Orange County’s roster of industrial developers are going big on the property type in and around Phoenix.
Newport Beach-based CT Realty is one such example. The company recently submitted plans for a 2.6 million-square-foot industrial and data park center in Phoenix, within the city’s historic Turf Paradise horse racetrack.
It’s part of a growing development pipeline for the firm, which had north of $3 billion in projects underway as of last year. All of its current development activity is outside of Orange County, though it owns some local sites that could hold new projects in the future.
Other local firms with notable Arizona projects underway include Newport Beach-based CapRock Partners.
Phoenix “continues to advance as a critical logistics hub in the West,” according to Bob O’Neill, senior vice president of acquisitions at CapRock Partners.
CT Realty’s proposed project, called Winner’s Circle Business Park, includes eight speculative industrial buildings and two data centers.
The company will need to rezone about 30 acres for the project, which is scheduled to go before the city’s planning commission next month.
CapRock recently signed on its first tenant for CapRock West 202 Logistics, the largest industrial development on record for the city. It will ultimately span 3.4 million square feet on 183 acres.
It wrapped the first, 2.5 million-square-foot phase of the campus in July, around the same time it inked a deal with Colson Group USA for 118,833 square feet.

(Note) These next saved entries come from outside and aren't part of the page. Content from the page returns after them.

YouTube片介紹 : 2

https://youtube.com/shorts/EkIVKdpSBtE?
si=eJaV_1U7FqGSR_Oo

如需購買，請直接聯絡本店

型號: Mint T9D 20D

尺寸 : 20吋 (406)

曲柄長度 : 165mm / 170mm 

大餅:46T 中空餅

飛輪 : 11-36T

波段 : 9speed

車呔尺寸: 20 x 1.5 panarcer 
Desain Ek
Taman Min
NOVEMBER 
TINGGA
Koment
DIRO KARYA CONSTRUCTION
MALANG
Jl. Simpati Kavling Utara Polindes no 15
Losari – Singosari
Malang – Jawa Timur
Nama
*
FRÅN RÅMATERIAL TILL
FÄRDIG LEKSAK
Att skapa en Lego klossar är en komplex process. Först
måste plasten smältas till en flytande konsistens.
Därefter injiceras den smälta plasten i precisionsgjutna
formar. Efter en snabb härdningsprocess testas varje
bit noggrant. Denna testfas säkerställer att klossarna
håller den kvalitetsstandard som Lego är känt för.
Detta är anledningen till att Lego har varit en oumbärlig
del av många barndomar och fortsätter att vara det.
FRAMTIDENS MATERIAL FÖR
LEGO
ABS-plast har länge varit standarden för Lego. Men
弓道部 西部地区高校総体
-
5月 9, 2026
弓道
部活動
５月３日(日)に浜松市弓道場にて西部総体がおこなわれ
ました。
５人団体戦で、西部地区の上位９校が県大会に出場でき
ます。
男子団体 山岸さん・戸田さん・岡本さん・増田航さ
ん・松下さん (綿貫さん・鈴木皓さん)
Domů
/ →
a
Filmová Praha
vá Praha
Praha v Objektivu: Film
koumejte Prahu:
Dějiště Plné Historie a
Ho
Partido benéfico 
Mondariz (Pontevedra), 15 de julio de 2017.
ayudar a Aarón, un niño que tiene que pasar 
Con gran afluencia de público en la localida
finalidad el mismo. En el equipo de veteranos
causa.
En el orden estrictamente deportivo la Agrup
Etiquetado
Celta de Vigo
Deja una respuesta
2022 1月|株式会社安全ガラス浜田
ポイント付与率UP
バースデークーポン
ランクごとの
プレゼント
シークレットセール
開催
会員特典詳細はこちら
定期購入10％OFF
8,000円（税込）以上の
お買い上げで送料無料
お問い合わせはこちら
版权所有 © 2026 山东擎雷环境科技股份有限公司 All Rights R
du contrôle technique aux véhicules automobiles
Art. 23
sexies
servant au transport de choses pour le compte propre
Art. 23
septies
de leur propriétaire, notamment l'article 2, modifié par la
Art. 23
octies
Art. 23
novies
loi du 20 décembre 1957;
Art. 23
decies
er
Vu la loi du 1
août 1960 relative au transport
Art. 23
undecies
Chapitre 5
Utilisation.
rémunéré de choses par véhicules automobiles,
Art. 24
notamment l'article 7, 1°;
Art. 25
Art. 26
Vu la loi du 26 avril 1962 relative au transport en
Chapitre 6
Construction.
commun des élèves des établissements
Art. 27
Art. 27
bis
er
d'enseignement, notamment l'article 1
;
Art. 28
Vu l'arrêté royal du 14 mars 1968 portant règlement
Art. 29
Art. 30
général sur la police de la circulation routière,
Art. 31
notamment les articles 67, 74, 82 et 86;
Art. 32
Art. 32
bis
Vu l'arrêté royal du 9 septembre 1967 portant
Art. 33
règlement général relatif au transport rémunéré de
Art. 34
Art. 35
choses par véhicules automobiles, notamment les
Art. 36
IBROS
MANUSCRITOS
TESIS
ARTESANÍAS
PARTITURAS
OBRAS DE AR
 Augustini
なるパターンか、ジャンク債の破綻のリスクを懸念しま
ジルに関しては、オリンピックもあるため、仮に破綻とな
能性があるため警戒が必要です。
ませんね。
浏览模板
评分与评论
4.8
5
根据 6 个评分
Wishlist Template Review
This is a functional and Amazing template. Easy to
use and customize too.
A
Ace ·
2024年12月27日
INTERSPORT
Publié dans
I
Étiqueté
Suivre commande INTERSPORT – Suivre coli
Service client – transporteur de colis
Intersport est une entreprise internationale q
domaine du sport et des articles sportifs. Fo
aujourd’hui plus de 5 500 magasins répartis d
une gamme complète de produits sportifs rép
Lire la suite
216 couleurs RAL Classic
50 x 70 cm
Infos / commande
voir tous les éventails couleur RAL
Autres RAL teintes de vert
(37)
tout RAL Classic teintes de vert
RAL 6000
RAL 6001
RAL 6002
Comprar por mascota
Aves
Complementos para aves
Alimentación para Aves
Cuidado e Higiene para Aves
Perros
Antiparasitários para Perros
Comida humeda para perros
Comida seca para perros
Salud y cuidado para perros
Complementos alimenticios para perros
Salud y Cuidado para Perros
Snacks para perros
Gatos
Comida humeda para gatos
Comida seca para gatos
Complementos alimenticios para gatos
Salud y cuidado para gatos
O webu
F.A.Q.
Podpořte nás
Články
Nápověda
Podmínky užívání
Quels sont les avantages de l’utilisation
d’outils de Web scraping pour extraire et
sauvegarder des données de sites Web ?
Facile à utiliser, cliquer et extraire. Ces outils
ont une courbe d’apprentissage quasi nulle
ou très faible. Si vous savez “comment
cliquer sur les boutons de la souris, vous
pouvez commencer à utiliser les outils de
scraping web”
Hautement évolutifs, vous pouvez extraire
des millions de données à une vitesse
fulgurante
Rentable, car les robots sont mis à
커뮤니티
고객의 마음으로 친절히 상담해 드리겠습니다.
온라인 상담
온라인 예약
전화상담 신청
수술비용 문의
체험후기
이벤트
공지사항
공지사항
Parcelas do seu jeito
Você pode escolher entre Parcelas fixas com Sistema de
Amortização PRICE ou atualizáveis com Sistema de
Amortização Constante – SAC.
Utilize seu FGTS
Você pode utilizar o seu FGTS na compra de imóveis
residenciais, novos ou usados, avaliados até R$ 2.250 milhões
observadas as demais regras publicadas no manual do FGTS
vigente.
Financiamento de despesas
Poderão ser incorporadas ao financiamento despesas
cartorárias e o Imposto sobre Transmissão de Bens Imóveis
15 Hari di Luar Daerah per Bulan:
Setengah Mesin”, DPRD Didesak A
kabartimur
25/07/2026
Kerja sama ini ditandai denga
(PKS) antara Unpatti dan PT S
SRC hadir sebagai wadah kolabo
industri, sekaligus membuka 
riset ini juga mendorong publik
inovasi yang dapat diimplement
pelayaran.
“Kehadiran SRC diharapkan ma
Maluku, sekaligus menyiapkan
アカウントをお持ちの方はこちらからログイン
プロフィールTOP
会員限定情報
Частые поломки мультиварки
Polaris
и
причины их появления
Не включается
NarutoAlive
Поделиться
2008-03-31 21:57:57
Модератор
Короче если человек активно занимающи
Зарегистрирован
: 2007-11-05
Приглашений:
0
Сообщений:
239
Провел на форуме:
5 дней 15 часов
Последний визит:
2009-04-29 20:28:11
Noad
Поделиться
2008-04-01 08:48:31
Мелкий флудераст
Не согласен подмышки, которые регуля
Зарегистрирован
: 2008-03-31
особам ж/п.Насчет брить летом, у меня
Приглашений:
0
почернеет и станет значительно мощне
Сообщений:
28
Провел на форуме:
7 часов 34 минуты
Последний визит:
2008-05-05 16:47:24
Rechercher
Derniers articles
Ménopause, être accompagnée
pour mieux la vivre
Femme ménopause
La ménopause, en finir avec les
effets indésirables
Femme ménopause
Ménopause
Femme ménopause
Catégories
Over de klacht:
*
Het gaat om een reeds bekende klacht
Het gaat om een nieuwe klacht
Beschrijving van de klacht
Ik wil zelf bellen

The second phase will include roughly 827,000 square feet across three buildings, with a delivery timeline not yet determined.
Phoenix vs. OC
Phoenix’s industrial vacancy rate rose 10 basis points to 3.4% during the second quarter, according to a market report from CBRE, as the region’s supply starts to surpass the rate of absorption.
Nearly 3.4 million square feet of industrial product in that market was delivered during the second quarter, according to JLL.
Orange County’s vacancy rate, meanwhile, has been on the rise since hitting historic lows last year, with last quarter’s rate up slightly to 2.1%, according to JLL.
The county last quarter recorded its first negative net absorption since 2021, though a limited development pipeline is expected to maintain the region’s low vacancy.
Turmoil in the nation’s capital markets has troubled the industrial development pipeline, according to Rockefeller Group executive Brett Anderson.
The Irvine-based firm has found opportunity in the Inland Empire, where the company paid $13.4 million for a 14-acre parcel to develop a 259,000-square-foot distribution center.
The project, dubbed Patterson Commerce Center, will be located next to a 1.4 million- square-foot logistics center that Rockefeller completed and sold in 2018.
“Tenant demand for quality Class A industrial buildings in the Inland Empire East remains strong for right-sized buildings,” Anderson, vice president for Rockefeller Group’s West Region, said.